Langley in history: 1955: Civil Defense pitches in on radio system

Look back through the files of the Langley Advance which started in 1931.

Eighty Years Ago

August 29, 1935

A new bridge was built on Yale Road at Fry’s Corner, and traffic, detoured around Clover­dale for weeks, was allowed through.

Proprietors Atkins and Gardiner, both of Abbotsford, an­nounced the re-opening of Langley Hotel after complete renovation.

Bert Williams drilled what was believed the deepest well in Langley Prairie, on Jack Donnelly’s property. A good flow of water was struck at 320 feet, but better pressure was attained in other wells.

Seventy Years Ago

August 30, 1945

Langley’s Fall Fair & Carnival was set to go at the Athletic grounds. Net proceeds were to go to the Langley Athletic Assn. for improvements to the grounds.

Miss Doreen Murie, sponsored by the Canadian Legion, won the Harvest Queen contest and was to be crowned by 1944 Harvest Queen Norma Mufford.

Langley repats aboard the Sama Ria when it docked in Quebec City were Cpl. D.J. Linwood, Cpl. T. Taylor, L.A.C. W.N. Baron, and L.A.C. R.J. Pearson.

Sixty Years Ago

September 1, 1955

Several Langley residents won prizes at the PNE, including the coveted Dewar Shield for community entries, which Alex Frost and his crew of volunteers won after building a display around the theme, “Where the town and city meet.”

The municipal board of works installed a 2-way radio system, splitting the cost 50/50 with Civil Defence.

Langley City’s building and plumbing bylaw was made available in booklet for,m. Building Inspector Joe Ortman advised anyone planning construction work of any kind to secure a copy before getting strarted.

Fifty Years Ago

September 2, 1965

Fair weather had not aided the fortunes of the Langley City swimming pool. Inspite of a record-setting hot spell in June and July, the pool lost about $1,200 on the season.

Langley building inspector John Strain switched allegiances, taking a job with the City after eight years with the Township. His new job included taking on the roles of City assessor and assistant fire chief, in addition to his work as building inspector.

Twenty-one teachers were shifted to different schools, but 110 returned to the same classrooms they had occupied the year before.

Forty Years Ago

August 28, 1975

Langley City was to receive $500,000 in financial help for a neighbourhood improvement project designed to “improve amenities and living conditions.” The City was one of 16 municipalities in B.C. to receive a total of $10.2 million in grants and loans from the federal and provincial governments.
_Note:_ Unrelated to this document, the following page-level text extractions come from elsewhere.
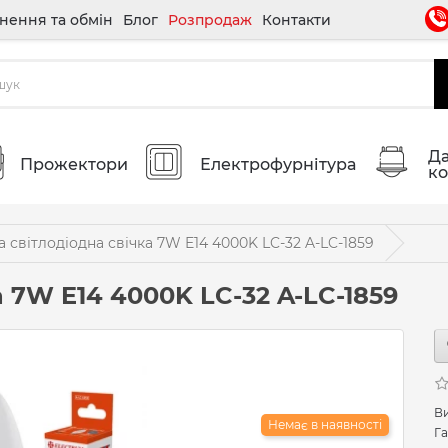
нення та обмін
Блог
Розпродаж
Контакти
Да
Прожектори
Електрофурнітура
ко
 світлодіодна свічка 7W E14 4000K LC-32 A-LC-1859
 7W E14 4000K LC-32 A-LC-1859
В
Немає в наявності
Га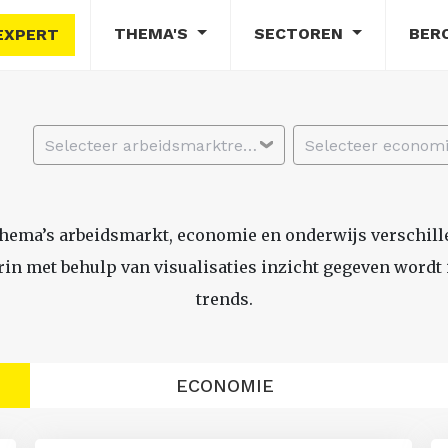
THEMA'S
SECTOREN
BER
EXPERT
Selecteer arbeidsmarktregio
thema’s arbeidsmarkt, economie en onderwijs verschil
n met behulp van visualisaties inzicht gegeven wordt i
trends.
ECONOMIE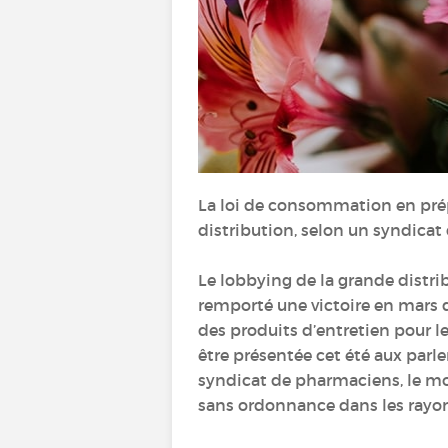
La loi de consommation en prép
distribution, selon un syndica
Le lobbying de la grande distrib
remporté une victoire en mars de
des produits d’entretien pour l
être présentée cet été aux parl
syndicat de pharmaciens, le mo
sans ordonnance dans les rayons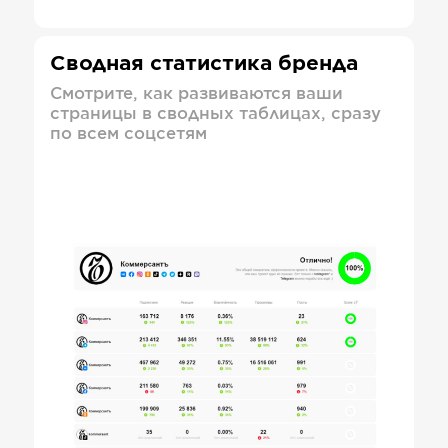
Сводная статистика бренда
Смотрите, как развиваются ваши
страницы в сводных таблицах, сразу
по всем соцсетям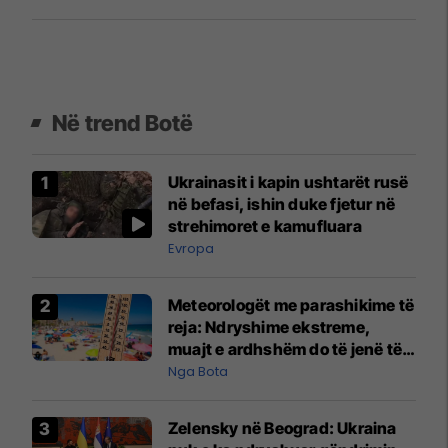
Në trend Botë
Ukrainasit i kapin ushtarët rusë
në befasi, ishin duke fjetur në
strehimoret e kamufluara
Evropa
Meteorologët me parashikime të
reja: Ndryshime ekstreme,
muajt e ardhshëm do të jenë të
pazakontë
Nga Bota
Zelensky në Beograd: Ukraina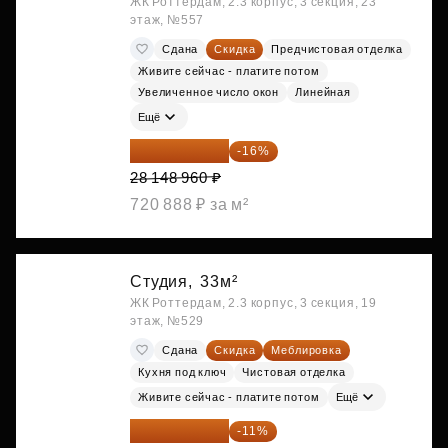
ЖК Роттердам, 2.3 корпус, 3 секция, 23
этаж, №557
Сдана
Скидка
Предчистовая отделка
Живите сейчас - платите потом
Увеличенное число окон
Линейная
Ещё
23 645 126 ₽
-16%
28 148 960 ₽
720 888 ₽ за м²
Студия,
33м²
ЖК Роттердам, 2.3 корпус, 3 секция, 19
этаж, №529
Сдана
Скидка
Меблировка
Кухня под ключ
Чистовая отделка
Живите сейчас - платите потом
Ещё
25 264 074 ₽
-11%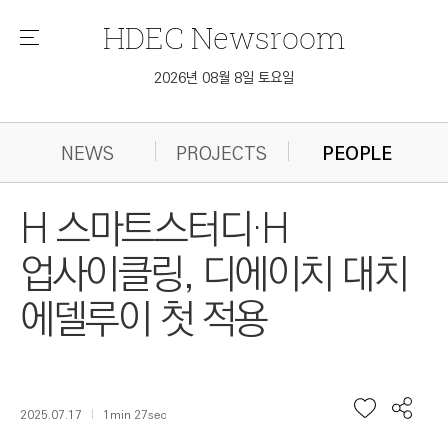
HDEC
Newsroom
메
뉴
2026년 08월 8일 토요일
NEWS
PROJECTS
PEOPLE
H 스마트스터디·H
업사이클링, 디에이치 대치
에델루이 첫 적용
2025.07.17
1min 27sec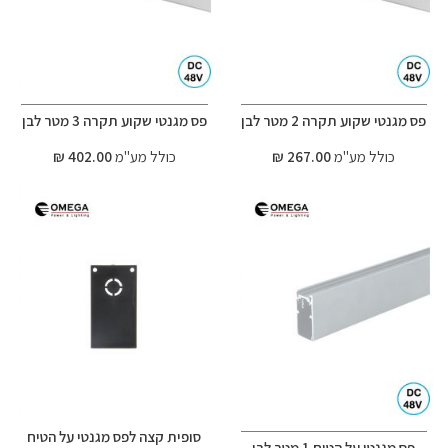
פס מגנטי שקוע תקרה 2 מטר לבן
פס מגנטי שקוע תקרה 3 מטר לבן
כולל מע"מ
267.00 ₪
כולל מע"מ
402.00 ₪
סופית קצה לפס מגנטי על הטיח
פס מגנטי על הטיח 1 מטר לבן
Only 153 donors turned out to a Red Cross Blood Donor Clinic.

Thirty Years Ago

August 28, 1985

The B.C. Milk Board won an injunction preventing Glen Valley farmer Grant Tocher from selling his milk to a local cheese factory. Tocher was forced to dump 1,600 litres of milk per day as a result of his attempt to circumvent the Milk Board’s quota system.

The Canadian Alliance of Travel Agents raised thousands of dollars in an effort to secure the release of Langley travel agent Wayne McCannan from a Costa Rican jail, where he was imprisoned on fraud charges after he put a stop on a cheque to a Guatamalan hotel that he considered “sub-standard.”

An 18-year-old Langley boy was found guilty of mischief after he and two friends dumped several tar-filled bags on the roof of Topham Elementary School. The act had caused $2,900 in damages.

Twenty Years Ago

August 30, 1995

A vacant lot in Willoughby yielded 20 marijuana plants to a police search that had been sparked by a tipster. But the gardener remained unknown.

Police were perturbed by Fort Langley onlookers who got in their way as they tried to defuse what was believed to be a volatile situation involving a firearm. Officers said the people who had endangered themselves were lucky – there was no gun, after all.

The federal government intervened in the Langley truckers’ strike, in an effort to arbitrate a settlement.

Downtown Langley City drew crowds to its second annual Arts Alive! event.

Schools were expecting to have to deal with an extra 500 students when classes started. Elementary schools anticipated 11,735 students, and secondary schools 7,152.